R-beta: R0.62.3 problems
John Maindonald
john.maindonald at anu.edu.au
Wed Sep 2 00:42:51 CEST 1998
From: Prof Brian Ripley <ripley at stats.ox.ac.uk>
> From: Jim Lindsey <jlindsey at alpha.luc.ac.be>
>
> > 2. Binary factor variables no longer have the category label stuck on
> > the end of the variable name in output from glm(). This is very
> > misleading for at least two reasons: (i) there is no way to tell if a
> > variable is factor or not just by looking at the output, (ii) in
> > various contexts, the level printed out may be the first or the
> > second, and it is essential to know which.
>
> That is a `very misleading' statement over a small point! I was
> responsible for that change, which was made a while ago (prior to
> 0.62.2) in contrasts() as part of a tidying up for compatibility with
> S. If this is `essential', why has no one found it necessary to change
> S in the decade (to my knowledge) that it has had no such suffix? (By
> `category label stuck on the end of the variable name in output from
> glm()' I assume you meant to write that the level of a factor is
> appended to the factor name in forming contrast names for treatment
> contrasts. Which is not so `misleading'.) Further:
I consider that the S behaviour is misleading and confusing, and should
not be copied. I'd been pleased to find that R did use the same form of
labelling for 3+-level factors as for binary factors.
For 3+ level factors in S, one can tell from the output whether the
parameterisation is "helmert" or "contrast". For binary factors the
labelling is, in my view confusingly, identical. I am sensitive to
this because I sorted this point out for someone last week. (In this
special [binary] case the coefficients and SE's for "helmert" are
smaller by a factor of 2.)
Actually I consider that the output ought to identify what
parameterisation has been used. I consider, also, that the S decision
to make "helmert" the default is unsatisfactory. While helmert makes
sense for computation, it is almost never sensible for output.

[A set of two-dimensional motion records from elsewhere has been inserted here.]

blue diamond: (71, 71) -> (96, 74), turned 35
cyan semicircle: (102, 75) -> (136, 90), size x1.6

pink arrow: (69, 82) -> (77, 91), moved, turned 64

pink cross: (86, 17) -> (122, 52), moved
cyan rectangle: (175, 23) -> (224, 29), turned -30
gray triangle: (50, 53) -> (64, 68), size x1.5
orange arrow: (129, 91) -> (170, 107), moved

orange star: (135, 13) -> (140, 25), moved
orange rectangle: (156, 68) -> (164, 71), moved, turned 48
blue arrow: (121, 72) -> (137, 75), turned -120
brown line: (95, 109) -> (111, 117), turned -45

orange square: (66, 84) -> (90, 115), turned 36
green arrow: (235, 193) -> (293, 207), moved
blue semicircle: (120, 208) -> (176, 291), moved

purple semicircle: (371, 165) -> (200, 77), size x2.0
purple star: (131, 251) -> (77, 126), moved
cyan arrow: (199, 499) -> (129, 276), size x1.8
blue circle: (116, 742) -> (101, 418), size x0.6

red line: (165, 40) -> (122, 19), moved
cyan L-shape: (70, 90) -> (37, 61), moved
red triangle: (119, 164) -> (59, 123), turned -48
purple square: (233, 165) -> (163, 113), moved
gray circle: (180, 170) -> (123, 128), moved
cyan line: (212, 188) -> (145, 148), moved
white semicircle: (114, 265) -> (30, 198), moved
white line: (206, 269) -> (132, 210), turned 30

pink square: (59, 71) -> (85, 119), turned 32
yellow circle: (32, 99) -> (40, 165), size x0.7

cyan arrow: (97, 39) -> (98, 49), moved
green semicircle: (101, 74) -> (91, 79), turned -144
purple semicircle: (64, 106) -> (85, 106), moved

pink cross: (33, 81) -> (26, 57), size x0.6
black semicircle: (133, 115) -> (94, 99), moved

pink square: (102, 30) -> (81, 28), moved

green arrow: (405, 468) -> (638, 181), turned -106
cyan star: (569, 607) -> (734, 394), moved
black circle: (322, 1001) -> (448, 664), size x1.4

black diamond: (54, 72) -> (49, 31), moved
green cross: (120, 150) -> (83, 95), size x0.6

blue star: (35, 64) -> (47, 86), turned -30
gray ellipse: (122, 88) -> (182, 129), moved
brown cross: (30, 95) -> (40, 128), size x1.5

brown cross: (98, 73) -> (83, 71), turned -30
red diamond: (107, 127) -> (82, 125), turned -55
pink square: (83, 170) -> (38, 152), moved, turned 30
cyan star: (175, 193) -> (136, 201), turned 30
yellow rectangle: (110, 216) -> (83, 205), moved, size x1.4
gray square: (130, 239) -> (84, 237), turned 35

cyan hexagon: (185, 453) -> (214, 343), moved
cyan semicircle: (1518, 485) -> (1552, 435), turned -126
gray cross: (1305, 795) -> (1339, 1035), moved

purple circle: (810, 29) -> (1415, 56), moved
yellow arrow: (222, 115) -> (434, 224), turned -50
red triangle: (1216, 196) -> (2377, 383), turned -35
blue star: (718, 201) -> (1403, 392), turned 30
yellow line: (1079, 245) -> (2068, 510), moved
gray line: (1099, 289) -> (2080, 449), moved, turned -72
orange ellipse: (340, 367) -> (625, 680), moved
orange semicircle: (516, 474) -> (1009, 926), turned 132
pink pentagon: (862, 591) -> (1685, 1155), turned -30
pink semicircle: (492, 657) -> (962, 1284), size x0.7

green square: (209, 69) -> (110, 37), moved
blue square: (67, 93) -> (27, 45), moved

Perhaps the issue is that the handling of the computation, which ought
to be hidden from the user, should be separated from the
paramterisation of the output. In fact, in both S and (I expect) in
R, they are linked.
John Maindonald email : john.maindonald at anu.edu.au
Statistical Consulting Unit, phone : (6249)3998
c/o CMA, SMS, fax : (6249)5549
John Dedman Mathematical Sciences Building
Australian National University
Canberra ACT 0200
Australia